WHAT IS EXPECTED: Exact wording is required: transcribe all the entries and leave the images out.

(Stored data entries)
%%

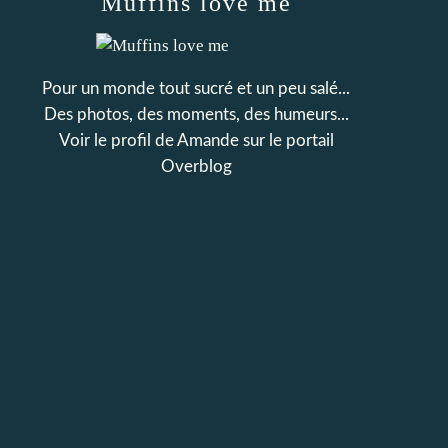
Muffins love me
Pour un monde tout sucré et un peu salé...
Des photos, des moments, des humeurs...
Voir le profil de
Amande
sur le portail
Overblog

%%

SOLUTION FOR THIS TASK:
Muffins love me
Pour un monde tout sucré et un peu salé...
Des photos, des moments, des humeurs...
Voir le profil de
Amande
sur le portail
Overblog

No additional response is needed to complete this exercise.